Real-World Use Cases

The opportunity, and challenges, are present across many industries:

  • Construction: Workers capture site data that AI processes to assist engineers in making quick, regulation-compliant decisions.
  • Retail: Edge AI enhances self-checkout systems, reducing fraud while improving customer experience.
  • Supply Chain: Real-time AI-driven inventory insights improve forecasting and reduce costs.
  • Healthcare: Faster, more accurate AI-powered diagnostics are already driving adoption in traditionally cautious industries.

Live Questions from the Webinar

I kept the session to just 30min, so I didn’t have time to answer all the questions that came in from the audience.  Here are all the questions that were asked, and my answers:

Question #1:

What AI Models have you explored using on Edge Devices (mobile or IoT comute platforms), and is there a technology implementation pathway that has worked so far? 

Answer: 

Primarily I have tested computer vision models, but have run very small parameter LLMs as well. This have been done from Samsung QRB5 mobile processor to RPi5 processor. Technology wise, using PyTorch is the best way to go for starting out and even at scale due to the major open source support for the project. Implementation of ditto is up to the user to decide on where in the training loop it would be best suited. For data engineering / science gathering data and storing it in ditto is good as it’s extremely simple to tie “metadata” back to the attachment because of the document (really powerful - imagine keeping a live update able document of all data associated with an image and then needing only subscriptions to get what you need). The other side of that is what we generally call “contact reports” - as data comes in and inference is run, you can collect that data for your applications purposes and/or even for Labelling and retraining later. 

Generally the stack would be:

  1. Raw Data
  2. Ditto
  3. Model
  4. Ditto
  5. PyTorch (inference)
  6. Inference Data
  7. Ditto
  8. User Facing Application

Question #2:

OK, Local APIs first. How about MCP options residing on an IoT Device?

Answer

This could definitely be done.
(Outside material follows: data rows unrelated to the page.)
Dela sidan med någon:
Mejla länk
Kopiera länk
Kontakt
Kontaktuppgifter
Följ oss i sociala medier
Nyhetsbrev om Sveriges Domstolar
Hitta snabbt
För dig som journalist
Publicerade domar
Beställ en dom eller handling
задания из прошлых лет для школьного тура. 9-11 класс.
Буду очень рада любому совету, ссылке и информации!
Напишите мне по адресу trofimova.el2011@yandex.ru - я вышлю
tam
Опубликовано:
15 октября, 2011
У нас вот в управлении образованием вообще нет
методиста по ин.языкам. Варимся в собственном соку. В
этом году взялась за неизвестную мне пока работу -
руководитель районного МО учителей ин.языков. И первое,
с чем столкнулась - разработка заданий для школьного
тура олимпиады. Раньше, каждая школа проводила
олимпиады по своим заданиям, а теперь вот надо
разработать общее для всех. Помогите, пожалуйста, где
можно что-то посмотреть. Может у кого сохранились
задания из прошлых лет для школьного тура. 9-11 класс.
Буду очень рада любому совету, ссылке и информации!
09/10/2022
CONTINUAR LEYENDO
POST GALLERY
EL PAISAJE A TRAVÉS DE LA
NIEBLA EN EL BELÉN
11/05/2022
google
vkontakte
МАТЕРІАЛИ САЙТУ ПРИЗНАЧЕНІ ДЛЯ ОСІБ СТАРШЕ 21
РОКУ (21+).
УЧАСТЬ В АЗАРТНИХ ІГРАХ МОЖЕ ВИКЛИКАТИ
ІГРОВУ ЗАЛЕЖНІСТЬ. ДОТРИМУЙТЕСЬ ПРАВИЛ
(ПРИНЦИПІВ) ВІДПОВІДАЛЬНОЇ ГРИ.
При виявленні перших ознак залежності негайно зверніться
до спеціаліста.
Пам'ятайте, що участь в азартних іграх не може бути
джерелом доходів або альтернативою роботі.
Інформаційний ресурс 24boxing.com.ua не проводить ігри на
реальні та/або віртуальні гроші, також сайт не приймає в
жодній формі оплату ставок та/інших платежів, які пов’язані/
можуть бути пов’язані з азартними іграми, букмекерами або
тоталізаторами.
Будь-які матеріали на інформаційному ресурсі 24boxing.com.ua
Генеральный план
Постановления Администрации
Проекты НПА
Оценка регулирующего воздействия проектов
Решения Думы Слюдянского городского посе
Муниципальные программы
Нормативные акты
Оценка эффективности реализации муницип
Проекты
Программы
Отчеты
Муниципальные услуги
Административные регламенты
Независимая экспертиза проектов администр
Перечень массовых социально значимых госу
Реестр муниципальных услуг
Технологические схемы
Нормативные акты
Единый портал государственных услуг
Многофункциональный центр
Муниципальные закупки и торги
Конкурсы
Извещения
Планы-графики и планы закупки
Honestly something in the edge server product would be very interesting here.

Question #3:

Do you have any demo that show your solution in action in a realistic scenario?

Answer:

It all depends on what you want to see.  Let me show you something custom!  Fill out this form and I’ll show you a demo later this week.

Question #4:

Latent AI and Ditto? What would that partnership bring to developers using Ditto? 

Answer

Read all about our partnership with Latent AI here.

Question #5:

For data security and privacy wouldn’t it be a positive step to use a model from ollama or huggingface to pull them in and run them there? The API portion, even while encrypted, still transmits *something* to the API provider. This can be frowned upon for some regulatory use cases.

Answer:

This is already being done within Ditto. Local first always, and Ollama can be setup as agentic so we can actually give it live access to generate queries for the local DB.

Looking Ahead

The rise of powerful edge devices and vendor-provided APIs is accelerating adoption. But success depends on collaboration, so that AI insights must be shared across teams, avoiding the creation of new “AI silos.”

AI at the edge isn’t just about technology– it’s about equipping workers in the toughest environments with the same intelligent tools available in the office. By adopting hybrid architectures and rethinking AI strategies, businesses can ensure that critical workers are not left behind.